LPI partners posting these kinds of numbers do so because LPI's partner development and marketing support encourages the addition of new types of revenue-generating MSP services and billable customer collaboration, he said. Sandiford added that LPI, like N-able, is a channel-only vendor, and he took the opportunity to criticize rival MSP platform vendors Kaseya and SilverBack Technologies for having "significant direct sales operations."

Pricing for Kaseya's Managed Services Provider Edition of its flagship IT Framework product also has an up-front cost less than that of LPI's, according to the San Francisco vendor's price list. For a down payment of $1,500, Kaseya sells outright to MSPs a 100-user seat license for 18 monthly payments totaling about $12,000, according to Kaseya. This adds up to a minimum up-front cost of $2,083.33 after a 30-day free trial, according to Kaseya. That's hundreds of dollars less than LPI's up-front cost for the same number of monitored devices.

True, about 20 percent of Kaseya's revenue arrives from direct sales. But potential customers with less than 100 employees that approach Kaseya directly are referred to partners, said Bill Falk, vice president of sales at Kaseya.

Dan Phillips, CEO and chairman of SilverBack, Billerica, Mass., said, "Our competitors could offer their products for free, and it would still cost more to deliver managed services with their products than it does with SilverBack."

SilverBack's price can range from about $10,000 to $76,500 for the vendor's Business Builder MSP program, according to Jim Hare, vice president of worldwide sales at SilverBack. And SilverBack has raised its price continually, even as LPI was inciting an all-out price war by adding $15- and $5-per-site-per-month SKUs earlier this year.

"Why would we lower our per-device price?" Phillips said. "Our partners get 50 percent margin on recurring revenue on millions of dollars of revenue. Last year, our top eight partners generated over $80 million in services revenue."

Had LPI raised its up-front costs sooner than it did, Richard Rogers, senior consulting engineer at Swat Systems, a solution provider and MSP in Seattle, may not have become an LPI customer. Swat came onboard as an LPI partner last year, just before the vendor added the increased startup costs to its pricing model, Rogers said.

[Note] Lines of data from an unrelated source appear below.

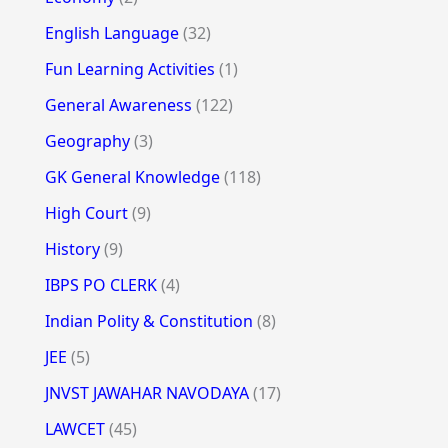
English Language
(32)
Fun Learning Activities
(1)
General Awareness
(122)
Geography
(3)
GK General Knowledge
(118)
High Court
(9)
History
(9)
IBPS PO CLERK
(4)
Indian Polity & Constitution
(8)
JEE
(5)
JNVST JAWAHAR NAVODAYA
(17)
LAWCET
(45)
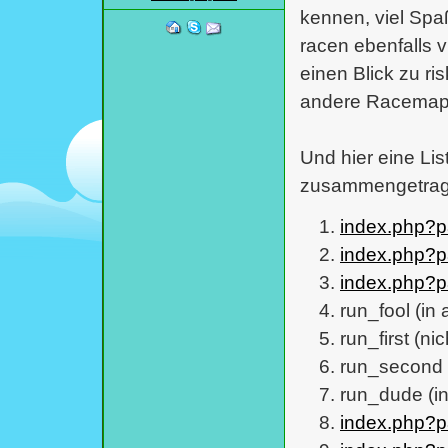
kennen, viel Spaß
racen ebenfalls v
einen Blick zu ri
andere Racemap 
Und hier eine Lis
zusammengetrag
index.php?
index.php?
index.php?
run_fool (in 
run_first (n
run_second 
run_dude (in
index.php?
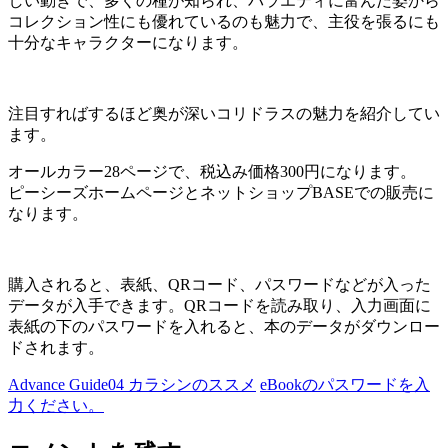
しい動きで、多くの種が知られ、バラエティに富んだ姿から
コレクション性にも優れているのも魅力で、主役を張るにも
十分なキャラクターになります。
注目すればするほど奥が深いコリドラスの魅力を紹介してい
ます。
オールカラー28ページで、税込み価格300円になります。
ピーシーズホームページとネットショップBASEでの販売に
なります。
購入されると、表紙、QRコード、パスワードなどが入った
データが入手できます。QRコードを読み取り、入力画面に
表紙の下のパスワードを入れると、本のデータがダウンロー
ドされます。
Advance Guide04 カラシンのススメ
eBookのパスワードを入
力ください。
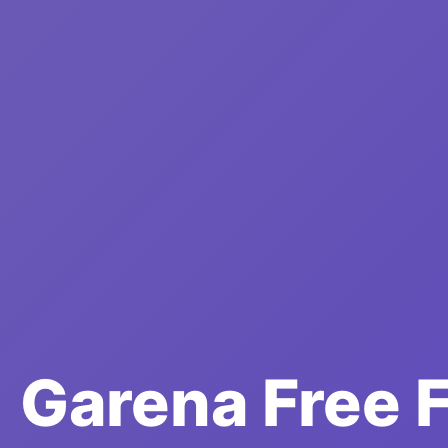
Garena Free F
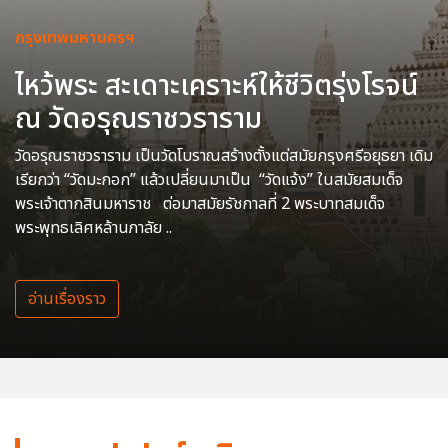
กรุงเทพมหานครฯ
ไหว้พระ สะเดาะเคราะห์ให้ชีวิตรุ่งโรจน์
ณ วัดอรุณราชวราราม
วัดอรุณราชวราราม เป็นวัดโบราณสร้างตั้งแต่สมัยกรุงศรีอยุธยา เดิม
เรียกว่า “วัดมะกอก” แล้วเปลี่ยนมาเป็น “วัดแจ้ง” ในสมัยสมเด็จ
พระเจ้าตากสินมหาราช ต่อมาสมัยรัชกาลที่ 2 พระบาทสมเด็จ
พระพุทธเลิศหล้านภาลัย ..
อ่านเรื่องราว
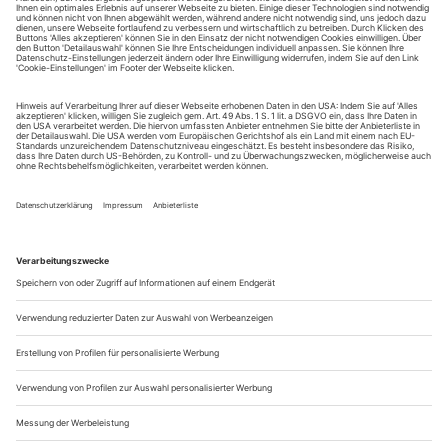
August.
Sie erhalten Zugang zum Online-Archiv von Theater
heute und können sowohl das aktuelle ePaper als auch
das ePaper-Archiv über Ihren Account auf www.der-
theaterverlag.de einsehen. Zugang zur App auf Anfrage.
Das Abonnement hat eine Laufzeit von einem Monat und
verlängert sich jeweils um einen weiteren Monat, sofern
es nicht vom Kunden auf der Seite „Mein Konto/Meine
Bestellungen“ auf www.der-theaterverlag.de gekündigt
wird. Eine Kündigung ist jederzeit möglich und tritt mit
dem Ende des erworbenen Bezugszeitraumes automatisch
in Kraft.
Aus steuerlichen Gründen abweichende Preise für Käufe
außerhalb Deutschlands (Endpreis vor Auslösen der Bestellung
ersichtlich)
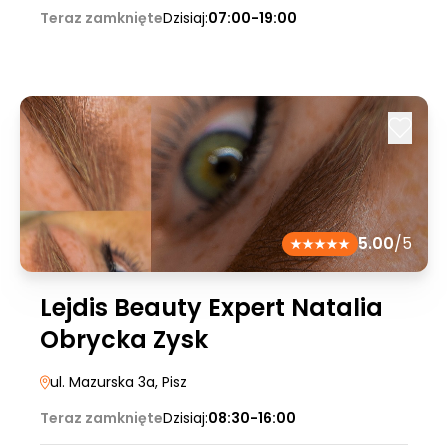
Teraz zamknięte
Dzisiaj:
07:00-19:00
5.00
/5
Lejdis Beauty Expert Natalia
Obrycka Zysk
ul. Mazurska 3a
, Pisz
Teraz zamknięte
Dzisiaj:
08:30-16:00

"We could have afforded the higher price [of the new pricing model], but a higher price probably would have made us look more at other options," he said.

The effect of LPI's up-front price increase is widespread, Rogers said. Swat currently is working with several smaller IT consulting firms in the Seattle area that are looking to resell LPI's MSP service because the vendor's entry-level pricing has become prohibitively expensive for them, Rogers said.

One solution provider, who is now an MSP and LPI partner, said he first contacted LPI about its service early this year and was not told about the up-front costs. When he was ready to sign a contact about three months ago, he was told the vendor had changed its pricing model.

The MSP, who requested anonymity, purchased a 10-seat license, which LPI lists on its price sheet at $4,999 for one year. He was surprised to hear LPI had raised the cost of entry, but felt the value of the product still justified the higher up-front investment. "I guess they have a business to run, too," the MSP said.